Top of AVAILABLE RECORDS
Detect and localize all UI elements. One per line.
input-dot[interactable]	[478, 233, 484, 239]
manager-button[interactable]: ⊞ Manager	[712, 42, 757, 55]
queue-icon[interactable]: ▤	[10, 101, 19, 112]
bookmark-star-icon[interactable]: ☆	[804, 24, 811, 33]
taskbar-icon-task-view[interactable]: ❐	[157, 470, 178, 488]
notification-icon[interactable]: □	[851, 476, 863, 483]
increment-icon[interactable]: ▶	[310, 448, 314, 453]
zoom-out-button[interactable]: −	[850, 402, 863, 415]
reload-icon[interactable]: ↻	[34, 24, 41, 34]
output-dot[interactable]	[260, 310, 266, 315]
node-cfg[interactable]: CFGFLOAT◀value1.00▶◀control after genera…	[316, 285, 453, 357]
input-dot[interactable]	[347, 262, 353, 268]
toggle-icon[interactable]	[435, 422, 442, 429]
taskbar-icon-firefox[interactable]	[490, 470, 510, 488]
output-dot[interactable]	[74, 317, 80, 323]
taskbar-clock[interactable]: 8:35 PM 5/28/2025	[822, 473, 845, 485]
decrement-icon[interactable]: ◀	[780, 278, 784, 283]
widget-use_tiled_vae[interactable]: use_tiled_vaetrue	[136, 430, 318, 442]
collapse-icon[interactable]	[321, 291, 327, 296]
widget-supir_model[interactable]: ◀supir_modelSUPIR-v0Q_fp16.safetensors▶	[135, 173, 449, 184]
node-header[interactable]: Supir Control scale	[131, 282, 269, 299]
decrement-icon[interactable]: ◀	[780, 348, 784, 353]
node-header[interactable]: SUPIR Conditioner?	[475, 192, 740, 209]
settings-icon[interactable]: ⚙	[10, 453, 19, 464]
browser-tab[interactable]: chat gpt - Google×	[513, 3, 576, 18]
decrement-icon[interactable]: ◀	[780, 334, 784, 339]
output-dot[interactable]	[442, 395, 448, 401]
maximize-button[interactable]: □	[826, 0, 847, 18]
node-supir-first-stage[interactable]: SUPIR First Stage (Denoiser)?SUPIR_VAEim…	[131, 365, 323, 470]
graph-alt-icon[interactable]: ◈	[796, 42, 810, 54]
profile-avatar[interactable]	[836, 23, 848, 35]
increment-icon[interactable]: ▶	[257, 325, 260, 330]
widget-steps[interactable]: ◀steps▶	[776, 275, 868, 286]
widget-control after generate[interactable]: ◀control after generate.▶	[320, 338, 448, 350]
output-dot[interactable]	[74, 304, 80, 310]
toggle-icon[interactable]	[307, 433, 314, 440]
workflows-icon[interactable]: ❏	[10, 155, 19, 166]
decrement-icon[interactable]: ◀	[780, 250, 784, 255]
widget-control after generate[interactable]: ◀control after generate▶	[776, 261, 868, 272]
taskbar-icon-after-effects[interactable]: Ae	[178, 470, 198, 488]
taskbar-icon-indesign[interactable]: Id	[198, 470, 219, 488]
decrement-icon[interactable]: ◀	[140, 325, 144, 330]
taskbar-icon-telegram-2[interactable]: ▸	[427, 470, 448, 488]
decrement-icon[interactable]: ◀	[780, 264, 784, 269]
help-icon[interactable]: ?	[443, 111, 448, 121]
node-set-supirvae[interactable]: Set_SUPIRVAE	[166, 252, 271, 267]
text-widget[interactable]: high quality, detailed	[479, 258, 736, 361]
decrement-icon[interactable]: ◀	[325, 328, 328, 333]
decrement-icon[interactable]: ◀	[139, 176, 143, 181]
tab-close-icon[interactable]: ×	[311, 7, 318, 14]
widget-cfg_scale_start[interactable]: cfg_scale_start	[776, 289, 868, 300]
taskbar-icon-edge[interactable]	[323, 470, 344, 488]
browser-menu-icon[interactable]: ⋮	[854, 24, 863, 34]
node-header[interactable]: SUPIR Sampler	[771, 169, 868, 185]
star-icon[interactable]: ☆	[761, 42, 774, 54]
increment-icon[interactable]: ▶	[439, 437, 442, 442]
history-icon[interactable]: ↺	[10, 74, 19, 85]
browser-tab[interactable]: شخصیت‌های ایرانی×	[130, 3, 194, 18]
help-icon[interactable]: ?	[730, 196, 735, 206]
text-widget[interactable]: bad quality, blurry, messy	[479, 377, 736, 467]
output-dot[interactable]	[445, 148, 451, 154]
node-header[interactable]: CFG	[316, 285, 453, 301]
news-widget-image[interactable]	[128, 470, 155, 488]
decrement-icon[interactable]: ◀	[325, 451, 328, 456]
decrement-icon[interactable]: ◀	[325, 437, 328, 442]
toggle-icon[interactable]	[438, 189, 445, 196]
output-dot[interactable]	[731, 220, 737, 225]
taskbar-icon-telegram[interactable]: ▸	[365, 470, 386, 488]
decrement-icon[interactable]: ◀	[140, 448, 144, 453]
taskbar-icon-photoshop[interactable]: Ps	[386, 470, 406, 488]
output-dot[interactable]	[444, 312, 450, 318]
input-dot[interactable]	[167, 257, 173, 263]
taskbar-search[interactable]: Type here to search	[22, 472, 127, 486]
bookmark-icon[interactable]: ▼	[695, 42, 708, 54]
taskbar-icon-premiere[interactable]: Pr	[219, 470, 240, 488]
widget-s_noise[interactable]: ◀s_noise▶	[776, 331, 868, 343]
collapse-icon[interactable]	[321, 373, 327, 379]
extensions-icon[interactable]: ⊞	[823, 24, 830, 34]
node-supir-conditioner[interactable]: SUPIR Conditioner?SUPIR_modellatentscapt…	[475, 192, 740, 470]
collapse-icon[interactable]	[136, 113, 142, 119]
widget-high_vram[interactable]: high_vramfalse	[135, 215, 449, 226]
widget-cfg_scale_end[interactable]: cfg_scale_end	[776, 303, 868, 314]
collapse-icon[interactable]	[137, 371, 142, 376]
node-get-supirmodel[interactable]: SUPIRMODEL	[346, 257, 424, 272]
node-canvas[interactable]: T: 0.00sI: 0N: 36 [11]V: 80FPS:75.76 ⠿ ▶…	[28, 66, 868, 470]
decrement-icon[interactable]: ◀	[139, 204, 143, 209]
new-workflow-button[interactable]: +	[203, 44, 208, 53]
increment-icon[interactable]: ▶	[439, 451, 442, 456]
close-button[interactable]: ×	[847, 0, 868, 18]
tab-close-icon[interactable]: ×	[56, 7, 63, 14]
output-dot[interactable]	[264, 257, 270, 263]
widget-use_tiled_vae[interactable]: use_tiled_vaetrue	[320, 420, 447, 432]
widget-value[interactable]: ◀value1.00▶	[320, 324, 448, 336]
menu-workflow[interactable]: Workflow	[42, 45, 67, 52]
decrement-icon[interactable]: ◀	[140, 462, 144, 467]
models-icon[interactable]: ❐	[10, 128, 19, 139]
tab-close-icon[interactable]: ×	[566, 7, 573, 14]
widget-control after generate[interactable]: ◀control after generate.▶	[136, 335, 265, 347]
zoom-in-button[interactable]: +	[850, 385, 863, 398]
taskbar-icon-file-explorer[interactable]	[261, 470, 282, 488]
Bottom of AVAILABLE RECORDS
DIRECTIONS FOR THIS TASK: Where in the listing does the string "help" appear? Copy every line that has it.

RESULT:
help-icon[interactable]: ?	[443, 111, 448, 121]
help-icon[interactable]: ?	[730, 196, 735, 206]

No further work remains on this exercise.